When you give the entries again, keep every word as it stands and drop the pictures.

|---|

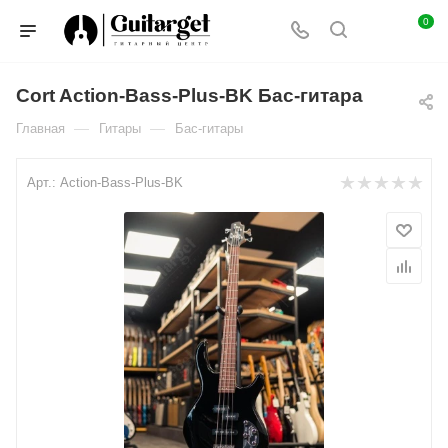
0
Cort Action-Bass-Plus-BK Бас-гитара
—
—
Главная
Гитары
Бас-гитары
Арт.:
Action-Bass-Plus-BK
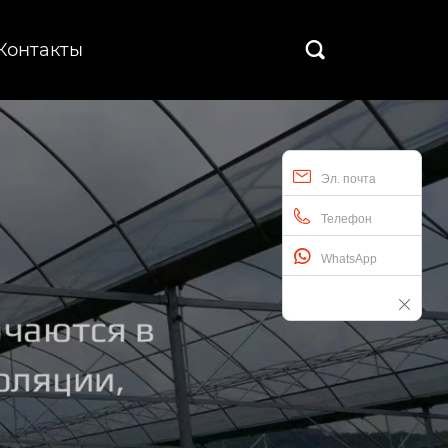
Контакты

Эл. почта
Телефон
WhatsApp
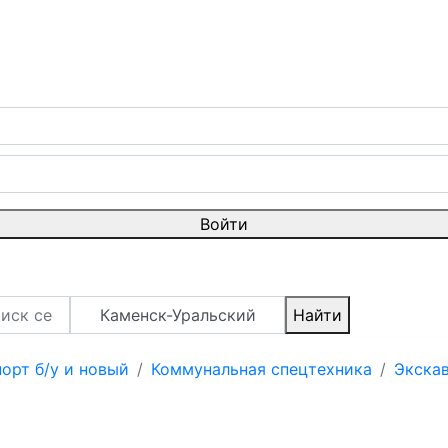
Войти
Каменск-Уральский
Найти
орт б/у и новый
Коммунальная спецтехника
Экска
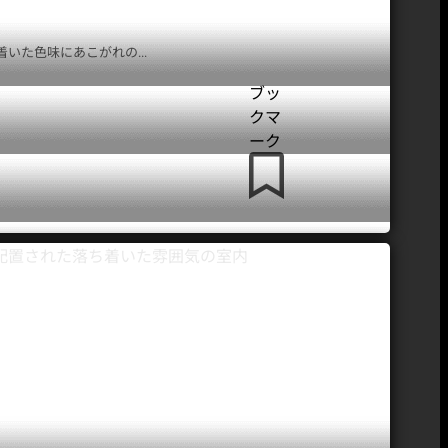
た色味にあこがれの...
ブッ
クマ
ーク
撮影スタジオ
ハウススタジオ
都内 レンタル
検索ポータルサイト
STUDIOMALL
スタジオモール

|---|

Task result ::
0
Cort Action-Bass-Plus-BK Бас-гитара
—
—
Главная
Гитары
Бас-гитары
Арт.:
Action-Bass-Plus-BK
Контакты

Эл. почта
Телефон
WhatsApp
Войти
Каменск-Уральский
Найти
орт б/у и новый
Коммунальная спецтехника
Экска
た色味にあこがれの...
ブッ
クマ
ーク
撮影スタジオ
ハウススタジオ
都内 レンタル
検索ポータルサイト
STUDIOMALL
スタジオモール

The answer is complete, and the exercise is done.